New York Times
By Alexander Burns
July 21, 2016
The New York media mogul approached his party’s convention having already shaken the political system: The power brokers had attacked him as a dangerous rogue, mocked his hairstyle and branded him a “low voluptuary” for his colorful personal life. And yet William Randolph Hearst loomed over the St. Louis gathering as a threat to seize the Democratic Party’s nomination for president.
Mr. Hearst, a publisher of lurid tabloid newspapers serving his first term in Congress, was crushed in the balloting as the party leaders of 1904 rejected him. His message — a blend of populist economic policies and muscular nationalism, sometimes called “Hearstism” — would await another standard-bearer, at another time.
More than a century later, Donald J. Trump is poised to do what Mr. Hearst could not: claim a major party’s nomination for president of the United States. His candidacy has upended the Republican Party, baffling and then vanquishing opponents who dismissed him as a celebrity sideshow. Even now, many prefer to treat his success as a freak occurrence without precedent in United States history.
But if Mr. Trump will be the first figure of his kind to claim a presidential nomination, his candidacy falls within an American tradition of insurgent politics that has found expression in other moments of social and economic rupture, often attaching itself to folk heroes from the world of big business or the military.
His hazy political philosophy, often labeled “Trumpism,” draws on themes of American identity and sovereignty — preoccupations that have convulsed one party or the other from time to time, before subsiding.

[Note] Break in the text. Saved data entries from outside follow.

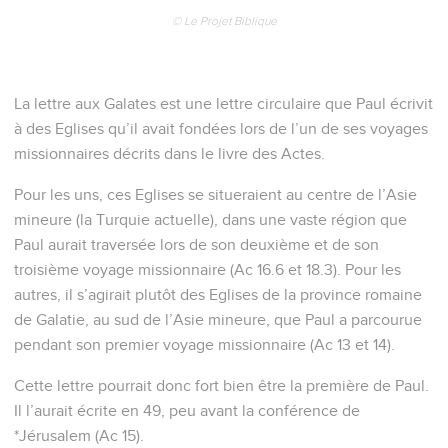
© Le Projet Biblique
La lettre aux Galates est une lettre circulaire que Paul écrivit
à des Eglises qu’il avait fondées lors de l’un de ses voyages
missionnaires décrits dans le livre des Actes.
Pour les uns, ces Eglises se situeraient au centre de l’Asie
mineure (la Turquie actuelle), dans une vaste région que
Paul aurait traversée lors de son deuxième et de son
troisième voyage missionnaire (Ac 16.6 et 18.3). Pour les
autres, il s’agirait plutôt des Eglises de la province romaine
de Galatie, au sud de l’Asie mineure, que Paul a parcourue
pendant son premier voyage missionnaire (Ac 13 et 14).
Cette lettre pourrait donc fort bien être la première de Paul.
Il l’aurait écrite en 49, peu avant la conférence de
*Jérusalem (Ac 15).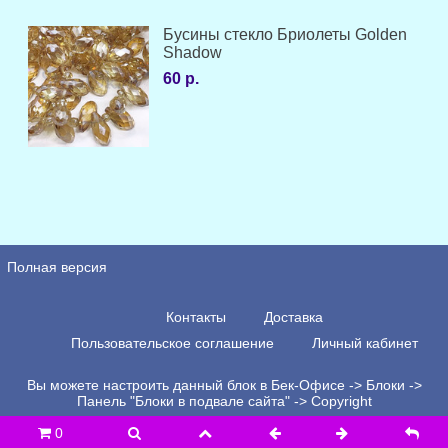
Бусины стекло Бриолеты Golden
Shadow
60 р.
Полная версия
Контакты
Доставка
Пользовательское соглашение
Личный кабинет
Вы можете настроить данный блок в Бек-Офисе -> Блоки ->
Панель "Блоки в подвале сайта" -> Copyright
0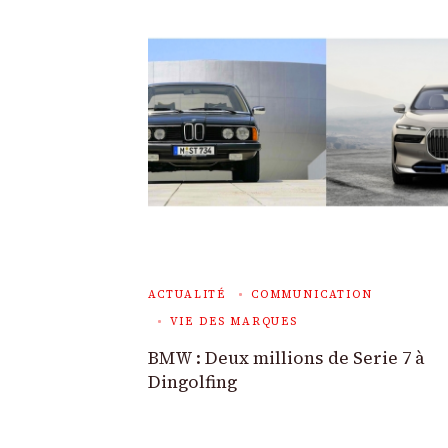
ACTUALITÉ
COMMUNICATION
VIE DES MARQUES
BMW : Deux millions de Serie 7 à
Dingolfing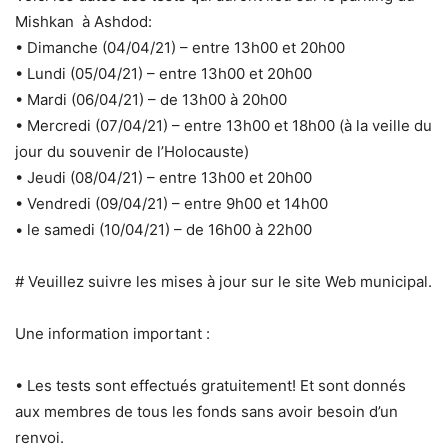
Mishkan à Ashdod:
• Dimanche (04/04/21) – entre 13h00 et 20h00
• Lundi (05/04/21) – entre 13h00 et 20h00
• Mardi (06/04/21) – de 13h00 à 20h00
• Mercredi (07/04/21) – entre 13h00 et 18h00 (à la veille du
jour du souvenir de l’Holocauste)
• Jeudi (08/04/21) – entre 13h00 et 20h00
• Vendredi (09/04/21) – entre 9h00 et 14h00
• le samedi (10/04/21) – de 16h00 à 22h00
# Veuillez suivre les mises à jour sur le site Web municipal.
Une information important :
• Les tests sont effectués gratuitement! Et sont donnés
aux membres de tous les fonds sans avoir besoin d’un
renvoi.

And consciously or not, Mr. Trump has followed a path trod for more than a century by nationalist outsiders who coveted the presidency, from Hearst to Gen. Douglas MacArthur and Ross Perot. Like them, he has presented himself as an archetype of American ingenuity and grit — a tough, patriotic businessman — and offered himself as a champion against swirling international forces that he describes, in conspiratorial terms, as undermining the United States.
His running mate, Gov. Mike Pence of Indiana, hailed Mr. Trump in a “60 Minutes” interview as a heroic leader who “embodies American strength.”
Walter F. Mondale, the former vice president and 1984 Democratic presidential nominee, said he saw Mr. Trump as an heir to a tradition of isolationism and cultural paranoia that surfaces from time to time as a “recurrent theme” in American politics. Mr. Trump, he said, had articulated a familiar exhortation “for America to withdraw from the world, that we have only threats coming from abroad.”
Mr. Mondale, 88, said Mr. Trump appeared determined to undermine American traditions of internationalism and multiculturalism. He called Mr. Trump a “hate advocate.”
“His attack on Mexicans, on judges, on immigrants of all kinds — it all has this ‘We have to protect ourselves from them’ theme,” Mr. Mondale said.
Historians see in Mr. Trump’s candidacy the winding together of different strains in reactionary politics under a single banner. No reality television star has run for president before, but Mr. Trump, with his grasp of the art of notoriety, has forebears of a kind in General MacArthur and Charles A. Lindbergh, the celebrity aviator whose “America First” slogan Mr. Trump has appropriated, and in Hearst and Henry Ford, a pair of renowned and eccentric tycoons who eyed the presidency.
His message contains echoes of George Wallace, the segregationist Alabama governor who sought the White House on a law-and-order platform, and of Mr. Perot and Lee A. Iacocca, modern industrialists drawn to politics and preoccupied with economic threats from Asia and Latin America.
Viewed from this angle, Mr. Trump looks less like a singular phenomenon of 2016, and more like the political equivalent of a comet that crosses the track of an American presidential campaign every few decades.
“We’ve seen everything in Trump before,” said Kevin Kruse, a political historian at Princeton, “but we’ve never seen it all together at once.”
A Nationalist, Right or Left
For much of the 2016 campaign, Mr. Trump has defied ideological labeling: He has ignored traditional cultural wedge issues like abortion rights and same-sex marriage, and has taken shifting and often contradictory stances on a host of other matters, from military intervention in Syria to the concept of universal health care.
Mr. Trump has brusquely dismissed the charge of philosophical inconsistency. “I’m a conservative,” he said in a speech in May in California. “But at this point, who cares?”
Yet beneath his swerving and scattered policy agenda, he has been steadfastly consistent over time on a few broad inclinations that define his political worldview.
To the extent that he has an ideology, it is a kind of fortress conservatism, taking a bunkered outlook on the world and fixating on challenges to America’s economic supremacy and to its character as a nation defined by the white working class.